T.R | Title | User | Personal Name | Date | Lines |
---|
1250.1 | Not all acyclic graphs are trees | COOKIE::PBERGH | Peter Bergh, DTN 523-3007 | Sun Jun 10 1990 12:47 | 24 |
| <<< Note 1250.0 by RIPPLE::ABBASI_NA >>>
-< detect a cycle in graph >-
>> ... ( this means that
>> if no cycle exist, it is a tree (right ?).

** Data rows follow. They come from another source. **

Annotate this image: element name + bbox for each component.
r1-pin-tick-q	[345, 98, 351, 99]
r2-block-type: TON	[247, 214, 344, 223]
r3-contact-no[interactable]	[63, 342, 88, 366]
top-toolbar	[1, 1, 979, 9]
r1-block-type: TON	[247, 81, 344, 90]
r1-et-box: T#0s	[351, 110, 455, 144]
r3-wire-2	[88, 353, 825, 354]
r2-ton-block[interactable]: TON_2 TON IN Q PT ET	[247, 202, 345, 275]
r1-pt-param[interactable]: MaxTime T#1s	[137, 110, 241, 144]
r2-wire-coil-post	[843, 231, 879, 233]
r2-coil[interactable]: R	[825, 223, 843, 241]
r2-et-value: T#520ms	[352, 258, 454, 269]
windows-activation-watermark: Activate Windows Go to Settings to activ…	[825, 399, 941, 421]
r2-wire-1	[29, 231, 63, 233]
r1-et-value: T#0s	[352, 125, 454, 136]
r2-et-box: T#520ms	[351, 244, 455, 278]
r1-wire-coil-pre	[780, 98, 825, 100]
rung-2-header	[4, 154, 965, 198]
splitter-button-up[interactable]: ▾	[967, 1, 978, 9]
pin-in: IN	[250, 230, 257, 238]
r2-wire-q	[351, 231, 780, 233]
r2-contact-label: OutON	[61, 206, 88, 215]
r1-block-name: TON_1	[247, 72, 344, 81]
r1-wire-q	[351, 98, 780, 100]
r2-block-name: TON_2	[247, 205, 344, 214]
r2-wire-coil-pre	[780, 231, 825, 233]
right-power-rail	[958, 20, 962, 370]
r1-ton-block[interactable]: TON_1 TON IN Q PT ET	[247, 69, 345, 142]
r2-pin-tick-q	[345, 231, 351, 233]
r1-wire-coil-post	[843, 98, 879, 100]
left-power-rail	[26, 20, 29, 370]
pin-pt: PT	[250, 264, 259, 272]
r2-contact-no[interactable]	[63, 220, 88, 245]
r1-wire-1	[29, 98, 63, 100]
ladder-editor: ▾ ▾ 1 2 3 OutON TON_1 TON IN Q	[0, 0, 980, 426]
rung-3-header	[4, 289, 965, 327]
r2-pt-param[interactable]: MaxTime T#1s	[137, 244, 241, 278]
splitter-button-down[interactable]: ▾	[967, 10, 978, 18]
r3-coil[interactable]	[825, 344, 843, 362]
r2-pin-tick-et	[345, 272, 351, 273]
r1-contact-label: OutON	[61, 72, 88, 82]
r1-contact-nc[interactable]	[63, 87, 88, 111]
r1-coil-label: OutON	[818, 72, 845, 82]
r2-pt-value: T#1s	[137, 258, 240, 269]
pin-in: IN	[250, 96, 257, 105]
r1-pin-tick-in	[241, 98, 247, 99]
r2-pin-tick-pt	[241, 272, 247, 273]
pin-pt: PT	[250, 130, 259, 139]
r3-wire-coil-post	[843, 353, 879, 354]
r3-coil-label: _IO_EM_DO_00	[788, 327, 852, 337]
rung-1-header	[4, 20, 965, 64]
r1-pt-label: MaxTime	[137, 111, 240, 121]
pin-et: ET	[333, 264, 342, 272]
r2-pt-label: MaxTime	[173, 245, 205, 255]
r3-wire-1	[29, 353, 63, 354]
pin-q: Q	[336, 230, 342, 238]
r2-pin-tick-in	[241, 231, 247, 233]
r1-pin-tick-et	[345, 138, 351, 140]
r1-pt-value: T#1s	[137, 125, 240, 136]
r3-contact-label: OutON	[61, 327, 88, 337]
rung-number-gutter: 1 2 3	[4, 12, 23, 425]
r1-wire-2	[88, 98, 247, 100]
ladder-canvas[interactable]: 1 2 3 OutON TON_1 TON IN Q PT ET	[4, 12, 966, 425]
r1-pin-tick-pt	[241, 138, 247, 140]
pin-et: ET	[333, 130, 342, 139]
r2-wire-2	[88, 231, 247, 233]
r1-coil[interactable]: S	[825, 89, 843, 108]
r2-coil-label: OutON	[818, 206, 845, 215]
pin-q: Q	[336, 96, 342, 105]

Wrong. If the arrows have directions:
NODE1
/\
/ \
/ \
/ \
V V
NODE2 NODE3
\ /
\ /
\ /
\ /
VV
NODE4
this is not a cyclic graph but it is not a tree, either. It is a directed
acyclic graph.
|
1250.2 | opps. its undirected edges | RIPPLE::ABBASI_NA | | Mon Jun 11 1990 03:38 | 2 |
| You'r right, I forgot to say the graph is undirected.
/naser
|
1250.3 | Still not a tree. | CADSYS::COOPER | Topher Cooper | Mon Jun 11 1990 11:45 | 16 |
| Well it might, *look* like a tree, but it might not, and in any case
it wouldn't *be* a tree according to the usual definition. A tree
is usually defined to be a *directed* graph, with all nodes but one
having in-degree 1, that single node (the root) having in-degree zero,
and such that for every nonroot node there exists a path from the root
to that node --- or a definition equivalent to that one.
Since your graph is *not* directed it cannot be a tree. You didn't
specify that the graph was connected so it might look like a forrest.

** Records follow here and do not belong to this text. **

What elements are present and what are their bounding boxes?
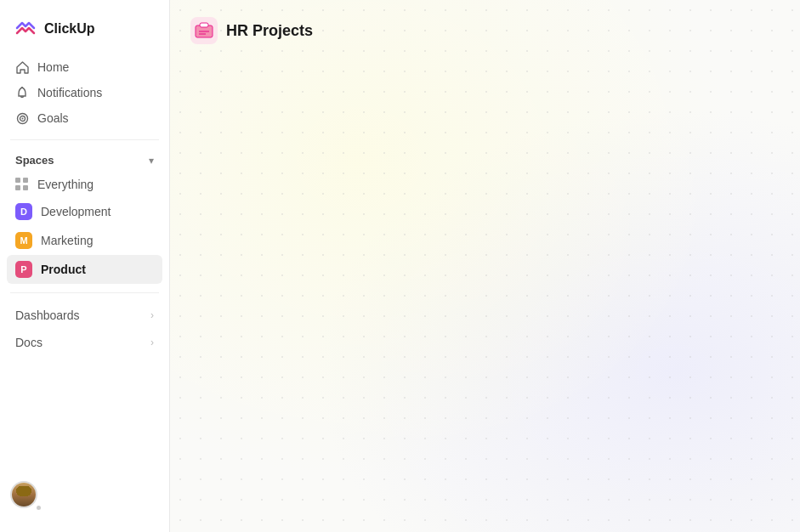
sidebar-item-development[interactable]: D Development bbox=[7, 197, 162, 226]
avatar-container bbox=[10, 481, 41, 512]
product-badge: P bbox=[15, 261, 32, 278]
marketing-label: Marketing bbox=[41, 234, 93, 247]
notifications-label: Notifications bbox=[37, 86, 102, 99]
dot-grid-background bbox=[170, 0, 800, 532]
marketing-badge: M bbox=[15, 232, 32, 249]
page-title: HR Projects bbox=[226, 22, 313, 40]
home-icon bbox=[15, 60, 29, 74]
spaces-divider bbox=[10, 292, 159, 293]
content-area: HR Projects bbox=[170, 0, 800, 61]
everything-label: Everything bbox=[37, 178, 94, 191]
spaces-header[interactable]: Spaces ▾ bbox=[7, 149, 162, 172]
avatar-image bbox=[12, 483, 36, 507]
dashboards-chevron-icon: › bbox=[150, 309, 154, 321]
docs-section[interactable]: Docs › bbox=[7, 329, 162, 356]
sidebar-item-notifications[interactable]: Notifications bbox=[7, 80, 162, 105]
avatar bbox=[10, 481, 37, 508]
svg-rect-6 bbox=[200, 23, 208, 27]
sidebar-item-marketing[interactable]: M Marketing bbox=[7, 226, 162, 255]
user-area[interactable] bbox=[0, 471, 169, 522]
dashboards-section[interactable]: Dashboards › bbox=[7, 302, 162, 329]
bell-icon bbox=[15, 86, 29, 99]
dashboards-label: Dashboards bbox=[15, 308, 80, 322]
svg-point-3 bbox=[21, 117, 23, 119]
sidebar: ClickUp Home Notifications bbox=[0, 0, 170, 532]
status-indicator bbox=[35, 504, 43, 512]
docs-chevron-icon: › bbox=[150, 337, 154, 348]
nav-divider bbox=[10, 139, 159, 140]
goals-label: Goals bbox=[37, 111, 69, 125]
spaces-chevron-icon: ▾ bbox=[149, 155, 154, 167]
main-content: HR Projects bbox=[170, 0, 800, 532]
docs-label: Docs bbox=[15, 336, 43, 349]
main-header: HR Projects bbox=[170, 0, 800, 61]
clickup-logo-icon bbox=[14, 17, 37, 41]
sidebar-item-product[interactable]: P Product bbox=[7, 255, 162, 284]
development-badge: D bbox=[15, 203, 32, 220]
product-label: Product bbox=[41, 263, 86, 276]
sidebar-item-everything[interactable]: Everything bbox=[7, 172, 162, 197]
spaces-label: Spaces bbox=[15, 154, 54, 167]
development-label: Development bbox=[41, 205, 111, 218]
sidebar-item-home[interactable]: Home bbox=[7, 54, 162, 80]
sidebar-item-goals[interactable]: Goals bbox=[7, 105, 162, 131]
hr-projects-icon bbox=[190, 17, 218, 44]
logo-area[interactable]: ClickUp bbox=[0, 10, 169, 54]
everything-icon bbox=[15, 178, 29, 191]
goals-icon bbox=[15, 111, 29, 125]
nav-section: Home Notifications Goals bbox=[0, 54, 169, 131]
logo-text: ClickUp bbox=[44, 21, 95, 37]
home-label: Home bbox=[37, 60, 69, 74]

Interesting question (probably easy): Can an ordering be applied to
any connected, non-directed acyclic graph so that it forms a tree?
(equivalently: can an ordering be applied to any non-directed acyclic
graph so that it forms a forrest?).
Topher
|
1250.4 | | GUESS::DERAMO | Colorado Rocky Mountain high | Mon Jun 11 1990 12:33 | 15 |
| re .3
>> Interesting question (probably easy): Can an ordering be applied to
>> any connected, non-directed acyclic graph so that it forms a tree?

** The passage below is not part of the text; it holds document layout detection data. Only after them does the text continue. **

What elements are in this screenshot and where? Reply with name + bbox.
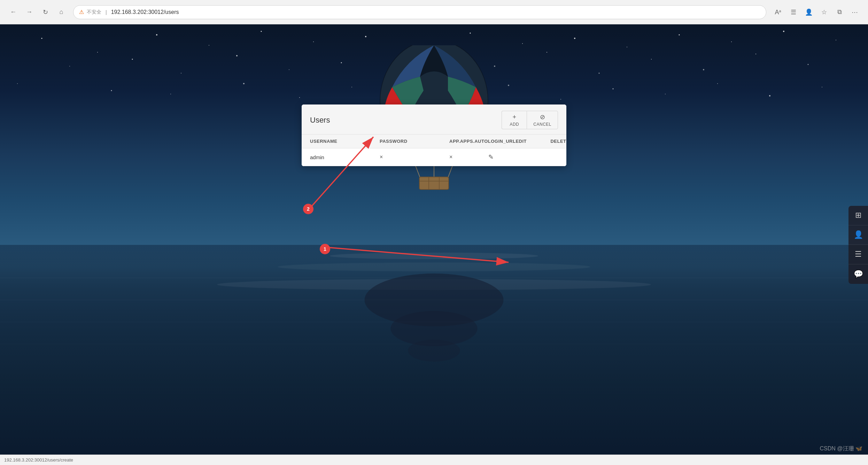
svg-point-36 xyxy=(351,87,352,87)
panel-title: Users xyxy=(310,116,330,125)
add-icon: + xyxy=(513,114,517,121)
users-table: USERNAME PASSWORD APP.APPS.AUTOLOGIN_URL… xyxy=(302,134,566,166)
profile-button[interactable]: 👤 xyxy=(803,6,815,18)
edit-icon[interactable]: ✎ xyxy=(488,154,494,161)
svg-point-40 xyxy=(560,99,561,100)
svg-point-19 xyxy=(236,55,238,56)
more-button[interactable]: ⋯ xyxy=(848,6,861,18)
svg-point-60 xyxy=(408,339,460,361)
add-label: ADD xyxy=(510,122,519,127)
svg-rect-51 xyxy=(419,177,449,189)
svg-point-0 xyxy=(41,38,42,39)
svg-point-35 xyxy=(299,97,300,98)
svg-point-2 xyxy=(156,34,157,36)
col-edit: EDIT xyxy=(516,139,550,144)
add-button[interactable]: + ADD xyxy=(502,111,527,129)
cell-username: admin xyxy=(310,154,380,160)
browser-actions: Aᵃ ☰ 👤 ☆ ⧉ ⋯ xyxy=(772,6,861,18)
csdn-watermark: CSDN @汪珊 🦋 xyxy=(820,445,862,452)
annotation-circle-2: 2 xyxy=(303,204,313,214)
url-text: 192.168.3.202:30012/users xyxy=(111,9,179,15)
back-button[interactable]: ← xyxy=(7,6,20,18)
svg-point-21 xyxy=(341,62,342,63)
page-background: Users + ADD ⊘ CANCEL USERNAME PASSWORD A… xyxy=(0,24,868,465)
favorites-button[interactable]: ☆ xyxy=(818,6,830,18)
col-autologin: APP.APPS.AUTOLOGIN_URL xyxy=(449,139,516,144)
svg-point-32 xyxy=(111,90,112,91)
svg-point-1 xyxy=(97,52,98,53)
users-panel: Users + ADD ⊘ CANCEL USERNAME PASSWORD A… xyxy=(302,104,566,166)
svg-point-11 xyxy=(627,47,627,47)
svg-point-5 xyxy=(313,41,314,42)
svg-point-30 xyxy=(808,64,809,65)
svg-point-17 xyxy=(132,59,133,60)
svg-point-8 xyxy=(470,33,471,34)
svg-point-4 xyxy=(261,31,262,32)
browser-chrome: ← → ↻ ⌂ ⚠ 不安全 | 192.168.3.202:30012/user… xyxy=(0,0,868,24)
svg-point-15 xyxy=(836,40,836,40)
svg-point-34 xyxy=(243,83,245,84)
cell-autologin: × xyxy=(449,154,488,160)
cell-edit: ✎ xyxy=(488,153,523,161)
svg-point-10 xyxy=(574,38,575,39)
panel-actions: + ADD ⊘ CANCEL xyxy=(502,111,558,129)
svg-point-9 xyxy=(522,43,523,44)
col-delete: DELETE xyxy=(550,139,566,144)
svg-point-16 xyxy=(69,66,70,67)
svg-point-29 xyxy=(755,54,756,54)
sidebar-menu-icon[interactable]: ☰ xyxy=(848,245,868,264)
sidebar-chat-icon[interactable]: 💬 xyxy=(848,264,868,284)
text-size-button[interactable]: Aᵃ xyxy=(772,6,784,18)
svg-point-12 xyxy=(679,34,680,36)
svg-point-44 xyxy=(769,95,770,96)
address-bar[interactable]: ⚠ 不安全 | 192.168.3.202:30012/users xyxy=(73,5,766,19)
read-mode-button[interactable]: ☰ xyxy=(787,6,800,18)
svg-point-55 xyxy=(330,253,538,259)
autologin-x-icon: × xyxy=(449,154,452,160)
security-warning-text: 不安全 xyxy=(87,9,101,15)
svg-point-13 xyxy=(731,41,732,42)
svg-point-14 xyxy=(783,31,784,32)
svg-point-45 xyxy=(822,87,822,87)
home-button[interactable]: ⌂ xyxy=(55,6,68,18)
annotation-circle-1: 1 xyxy=(320,244,330,254)
table-header: USERNAME PASSWORD APP.APPS.AUTOLOGIN_URL… xyxy=(302,134,566,148)
svg-point-3 xyxy=(209,45,209,46)
svg-point-43 xyxy=(717,83,718,84)
reload-button[interactable]: ↻ xyxy=(39,6,52,18)
sidebar-grid-icon[interactable]: ⊞ xyxy=(848,206,868,225)
svg-point-56 xyxy=(278,262,590,271)
cancel-button[interactable]: ⊘ CANCEL xyxy=(527,111,558,129)
cancel-label: CANCEL xyxy=(533,122,551,127)
sidebar-user-icon[interactable]: 👤 xyxy=(848,225,868,245)
nav-buttons: ← → ↻ ⌂ xyxy=(7,6,68,18)
security-warning-icon: ⚠ xyxy=(79,9,84,15)
col-password: PASSWORD xyxy=(380,139,449,144)
collections-button[interactable]: ⧉ xyxy=(833,6,846,18)
svg-point-25 xyxy=(547,52,547,53)
cancel-icon: ⊘ xyxy=(540,113,545,121)
svg-point-42 xyxy=(665,94,666,94)
water-area xyxy=(0,245,868,465)
cell-password: × xyxy=(380,154,449,160)
svg-point-41 xyxy=(613,88,614,90)
forward-button[interactable]: → xyxy=(23,6,36,18)
table-row: admin × × ✎ xyxy=(302,148,566,166)
svg-point-31 xyxy=(17,83,18,84)
col-username: USERNAME xyxy=(310,139,380,144)
sidebar-icons: ⊞ 👤 ☰ 💬 xyxy=(848,206,868,284)
svg-point-20 xyxy=(289,69,289,70)
panel-header: Users + ADD ⊘ CANCEL xyxy=(302,104,566,134)
password-x-icon: × xyxy=(380,154,383,160)
svg-point-18 xyxy=(181,73,181,73)
svg-point-27 xyxy=(651,59,652,60)
svg-point-28 xyxy=(703,69,704,70)
status-bar: 192.168.3.202:30012/users/create xyxy=(0,455,868,465)
svg-point-26 xyxy=(599,73,600,74)
svg-point-33 xyxy=(170,94,171,94)
status-url: 192.168.3.202:30012/users/create xyxy=(4,457,73,463)
svg-point-6 xyxy=(365,36,366,37)
svg-point-39 xyxy=(508,85,509,86)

>> (equivalently: can an ordering be applied to any non-directed acyclic
>> graph so that it forms a forrest?).
Any finite, connected, acyclic non-directed graph can be
ordered so that it forms a tree.
For the infinite case, let the graph be the union of the successor
relation and its converse over the signed integers. It is connected
and acyclic but has no root.
Dan
|
1250.5 | | HPSTEK::XIA | In my beginning is my end. | Mon Jun 11 1990 13:03 | 17 |
| > Sequentially (one processor) a cycle could be detected in O(n**2) if
> one exists, right? ( at least in Polynomial time any way)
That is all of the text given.